#### EXERCISE BRIEF:
Reproduce the entries exactly and omit the pictures.

%%

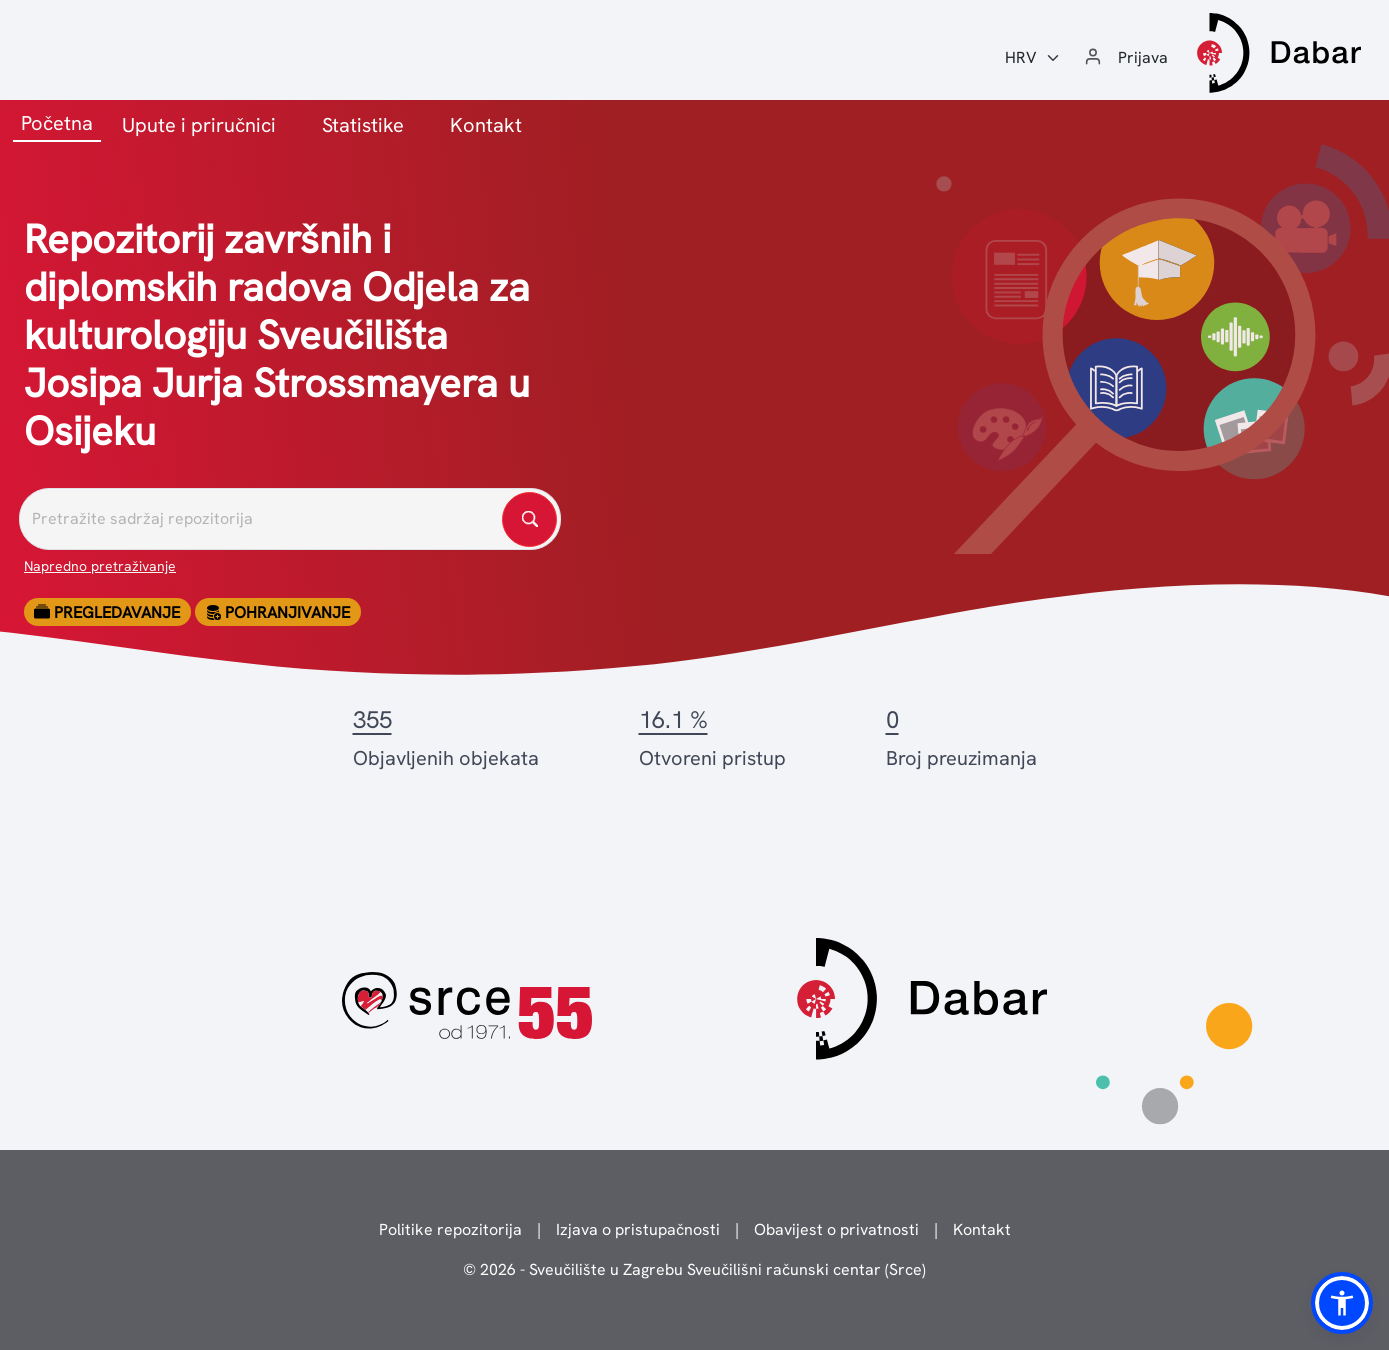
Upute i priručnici (199, 125)
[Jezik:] (1033, 58)
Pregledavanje (107, 612)
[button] (1342, 1303)
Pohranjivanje (277, 612)
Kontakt (486, 125)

%%

#### WRITTEN RESPONSE:
Upute i priručnici (199, 125)
[Jezik:] (1033, 58)
Pregledavanje (107, 612)
[button] (1342, 1303)
Pohranjivanje (277, 612)
Kontakt (486, 125)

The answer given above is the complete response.